In the village of Dinaoyan, Fernan sits outside his simple wooden house, with his children on his knee while chickens run around us and tells how he was on his way home one night, when his car was stopped by armed security guards.  They fired a shot into the number plate of his jeep then arrested him at gunpoint and took him to the police station where his driver’s license was confiscated and he was held for no reason until the next day.

This was in April 2009 – Fernan is of the the Ifugao people who live in the Barangay Didipio in the lush tropical rain forested mountains of the Barangay Kasibu, Nueva Viscaya region of Northern Luzon. The Philippine government has sold this area to Oceana Gold, an Australian based mining company who bought the rights to unrestricted exploitation of the area in 2008. However Fernan and his fellow villagers have been resisting mining companies since in 1995 when, President Gloria Macapagal Arroyo passed the long anticipated and highly controversial 1995 Philippine Mining Act or Republic Act 7942 allowing, in accordance with IMF and WTO demands, 100% ownership of Filipino natural resources by foreign multinationals.  This sparked a feeding frenzy of profiteering across the mineral rich islands, causing massive ecological destruction and displacement as traditional farmers were forced off their lands and into lives of poverty in the cities trying to eke out a living as street vendors, working long hours for minimum wage or turning to crime to barely survive in the shanty towns which ring the metrocentres and megamalls of the sparkling new Filipino affluence.

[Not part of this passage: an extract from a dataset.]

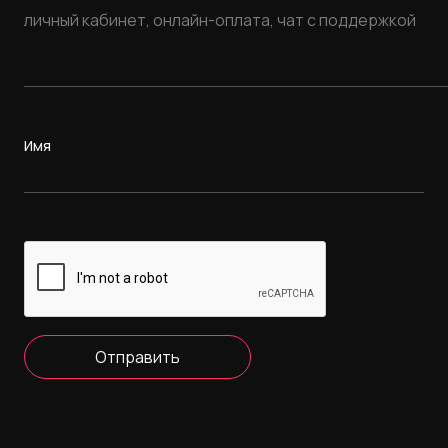
Имя
Отправить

Previous mining companies, Australasian Philippines Mining Inc. and Climax-Arimco, had already been successfully evicted as the local people came together in resistance as the organization DESAMA – Didipio Earth Savers Movement Association.  The first the villagers knew of this new sale to Oceana was when mining employees guarded by a large police escort turned up and started demolishing their houses.

Graphic video footage of shocked people being restrained by police as their houses were being torn down in a second attack featured in a documentary aired on Australian TV – Oxfam Australia.  This, combined with popular protest, action by environmental groups and investigations into Oceana’s shady financial dealings and escalating human rights abuses was enough for investors to lose confidence and Oceana has currently suspended operations due to lack of funding.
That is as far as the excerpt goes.